Baseball
carries death. Ed Casey was cleaning the
dishes and suddenly he was having one of those deep moments when one of the mysteries
of life was clear to him.
His father was
sitting next to him on the school bus.
Men were smoking in the school bus.
They laughed and cracked open cans of beers and passed them inside the
school bus. Some cans sprayed out, and a
few times the cold beer showered around him.
He was waiting for something to drink. It was hot in the bus. There were words on the metal surface, but he
was too young to read at the time. He
recognized the letters. There was a drawing,
but he could not tell what it was. He
looked back and saw one old man sitting on the edge of his seat, his feet were
in the aisle. The old man winked at him
and he looked back to the front.
“Are
you having fun yet?”
“I’m
thirsty.”
“Going
to see the great Willie Mays, this is so much fun.”
The
men belonged to a club his father explained, a local rotary club, but he was
not interested.
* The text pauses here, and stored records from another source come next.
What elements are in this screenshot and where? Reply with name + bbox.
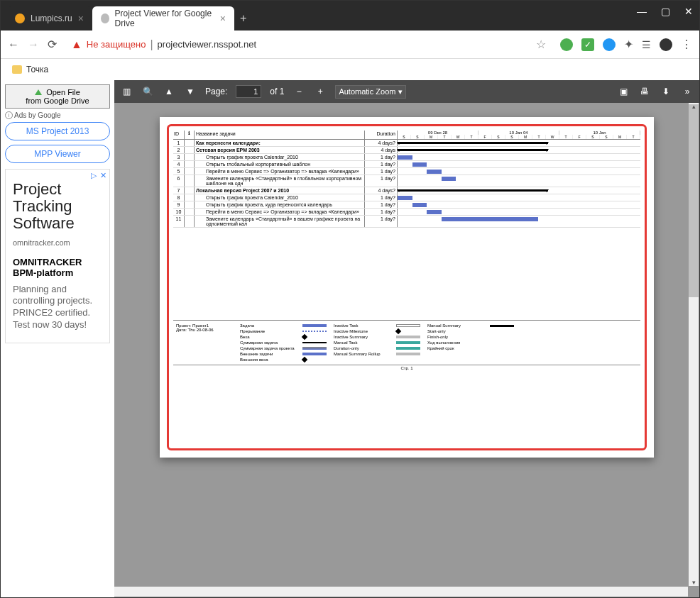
horizontal-scrollbar[interactable] [114, 587, 688, 597]
extension-icon[interactable] [560, 38, 573, 51]
page-up-icon[interactable]: ▲ [163, 85, 175, 98]
forward-button[interactable]: → [28, 38, 39, 51]
presentation-icon[interactable]: ▣ [617, 85, 630, 98]
ad-link-mpp-viewer[interactable]: MPP Viewer [5, 145, 110, 163]
bookmark-item[interactable]: Точка [26, 65, 48, 74]
info-icon[interactable]: i [5, 111, 13, 119]
print-icon[interactable]: 🖶 [638, 85, 651, 98]
highlight-border: ID ℹ Название задачи Duration 09 Dec 281… [167, 124, 647, 450]
pdf-canvas[interactable]: ID ℹ Название задачи Duration 09 Dec 281… [114, 103, 699, 597]
open-file-button[interactable]: Open File from Google Drive [5, 84, 110, 109]
tab-lumpics[interactable]: Lumpics.ru × [6, 6, 92, 31]
extension-icon[interactable] [603, 38, 616, 51]
url-text: projectviewer.nsspot.net [158, 39, 256, 50]
gantt-row: 7Локальная версия Project 2007 и 20104 d… [173, 187, 640, 194]
favicon-icon [15, 13, 25, 23]
search-icon[interactable]: 🔍 [141, 85, 154, 98]
col-header-info: ℹ [185, 131, 195, 139]
folder-icon [12, 65, 22, 74]
extensions-menu-icon[interactable]: ✦ [624, 38, 633, 51]
display-ad[interactable]: ▷ ✕ Project Tracking Software omnitracke… [5, 169, 110, 343]
reload-button[interactable]: ⟳ [48, 38, 57, 51]
page-footer: Стр. 1 [173, 365, 640, 370]
zoom-in-icon[interactable]: + [314, 85, 327, 98]
profile-avatar[interactable] [660, 38, 672, 51]
ad-subtitle: OMNITRACKER BPM-platform [13, 257, 102, 278]
ads-label: i Ads by Google [5, 111, 110, 119]
gantt-row: 3Открыть график проекта Calendar_20101 d… [173, 154, 640, 161]
security-status: Не защищено [87, 39, 146, 50]
pdf-viewer: ▥ 🔍 ▲ ▼ Page: of 1 − + Automatic Zoom ▾ … [114, 80, 699, 597]
zoom-out-icon[interactable]: − [292, 85, 305, 98]
page-total: of 1 [270, 87, 284, 96]
pdf-page: ID ℹ Название задачи Duration 09 Dec 281… [160, 117, 654, 458]
menu-icon[interactable]: ⋮ [681, 38, 692, 51]
bookmark-star-icon[interactable]: ☆ [536, 38, 546, 51]
close-window-icon[interactable]: ✕ [684, 6, 693, 17]
gantt-row: 6Замените календарь «Стандартный» в глоб… [173, 175, 640, 187]
vertical-scrollbar[interactable]: ▴ ▾ [689, 103, 699, 586]
url-input[interactable]: ▲ Не защищено | projectviewer.nsspot.net… [65, 35, 552, 54]
reading-list-icon[interactable]: ☰ [642, 39, 651, 50]
gantt-row: 4Открыть глобальный корпоративный шаблон… [173, 161, 640, 168]
page-number-input[interactable] [236, 85, 261, 98]
tools-icon[interactable]: » [681, 85, 694, 98]
ad-body: Planning and controlling projects. PRINC… [13, 284, 102, 332]
ad-link-ms-project[interactable]: MS Project 2013 [5, 122, 110, 140]
bookmarks-bar: Точка [1, 59, 699, 80]
ad-title: Project Tracking Software [13, 181, 102, 233]
back-button[interactable]: ← [8, 38, 19, 51]
tab-title: Project Viewer for Google Drive [115, 9, 214, 28]
sidebar-toggle-icon[interactable]: ▥ [120, 85, 133, 98]
drive-icon [35, 89, 42, 95]
gantt-row: 9Открыть график проекта, куда переноситс… [173, 201, 640, 209]
address-bar: ← → ⟳ ▲ Не защищено | projectviewer.nssp… [1, 31, 699, 59]
gantt-row: 2Сетевая версия EPM 20034 days [173, 147, 640, 154]
extension-icon[interactable]: ✓ [581, 38, 594, 51]
page-down-icon[interactable]: ▼ [184, 85, 197, 98]
col-header-name: Название задачи [195, 131, 365, 139]
warning-icon: ▲ [71, 38, 82, 51]
ad-info-icon[interactable]: ▷ [91, 171, 97, 180]
tab-project-viewer[interactable]: Project Viewer for Google Drive × [92, 6, 234, 31]
col-header-duration: Duration [365, 131, 398, 139]
tab-title: Lumpics.ru [31, 13, 72, 23]
close-icon[interactable]: × [220, 13, 226, 24]
gantt-row: 10Перейти в меню Сервис => Организатор =… [173, 209, 640, 216]
pdf-toolbar: ▥ 🔍 ▲ ▼ Page: of 1 − + Automatic Zoom ▾ … [114, 80, 699, 103]
gantt-row: 5Перейти в меню Сервис => Организатор =>… [173, 168, 640, 175]
col-header-id: ID [173, 131, 185, 139]
close-icon[interactable]: × [78, 13, 84, 24]
minimize-icon[interactable]: — [637, 6, 647, 17]
zoom-select[interactable]: Automatic Zoom ▾ [335, 85, 406, 99]
ad-close-icon[interactable]: ✕ [100, 171, 106, 180]
timeline-header: 09 Dec 2810 Jan 0410 Jan SSMTWTFSSMTWTFS… [398, 131, 640, 139]
page-label: Page: [205, 87, 227, 96]
left-sidebar: Open File from Google Drive i Ads by Goo… [1, 80, 114, 597]
gantt-row: 11Замените календарь «Стандартный» в ваш… [173, 216, 640, 228]
maximize-icon[interactable]: ▢ [661, 6, 670, 17]
chevron-down-icon: ▾ [398, 87, 403, 96]
gantt-row: 1Как перенести календари:4 days? [173, 140, 640, 147]
gantt-row: 8Открыть график проекта Calendar_20101 d… [173, 194, 640, 201]
favicon-icon [101, 13, 109, 23]
browser-tab-strip: Lumpics.ru × Project Viewer for Google D… [1, 1, 699, 31]
gantt-legend: Проект: Проект1 Дата: Thu 20-08-06 Задач… [173, 320, 640, 365]
ad-domain: omnitracker.com [13, 238, 102, 247]
gantt-chart: ID ℹ Название задачи Duration 09 Dec 281… [173, 131, 640, 370]
new-tab-button[interactable]: + [234, 6, 252, 31]
download-icon[interactable]: ⬇ [660, 85, 672, 98]
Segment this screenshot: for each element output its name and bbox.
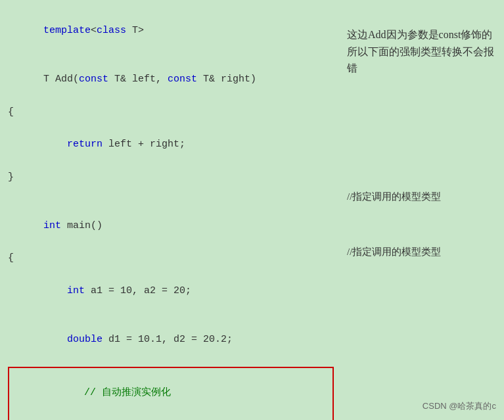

He wanted something to
drink.
He
turned back around and looked at the old man.
His eyes rolled back, and he fell into the aisle of the bus. It was the heat someone said. Get him some air someone said. The men
were trying to get the old man to wake up, but he was not moving.
The
bus stopped and an ambulance crew came on the bus and carried the old man off.
“What
happened to him?”
“They’re
taking him to a park and let him rest next to a tree.”
He
wasn’t sure what his father meant, but he imagined the old man, sort of dazed
from the heat, sitting on the ground with his back against the tree. Alone and not sure when the bus would come
back and pick him up. Those facts were not
made clear to the young Ed.
At
the game, his old man bought him a blue plastic batter’s helmet with an orange plastic
band that had to be adjusted to fit his small head. He was given an American Cheese sandwich in
wax paper, a small bag of Wise potato chips and a grocery store soda wrapped in
aluminum foil to keep it cool. And
remembers watching Willie Mays get up to bat.
But his mind went back the old man sitting against a tree in the
park.
When
they arrived home, his mother yelled at his father since he was drunk.
Roberto
Clemente died in a plane crash; a few years later, same happened to Thurman Munson
when he was flying his plane. There was Donnie
Moore, a pitcher for the Angels who committed suicide after he shot his wife. Lou Gehrig.
Babe Ruth giving his last raspy voiced farewell speech. Gil Hodges. They all died.
Ed
put the last dish on the rack to dry.
That day Whitey Ford died and he recalled seeing Ford throw out of the
ceremonial first pitch at Yankee Stadium when the Yanks played The Mets in
2000. The chairman lived to 91. But back then he was just getting over
cancer.
Ed
sat in the living room and checked the apps, his email and felt the night
settling in. His parents were back on Long
Island. He was alone in his house and
yet the sound of the cars rushing by the highway and the isolation was
peace. Like the old man leaning against
the tree in the park, baseball carries death, much like life.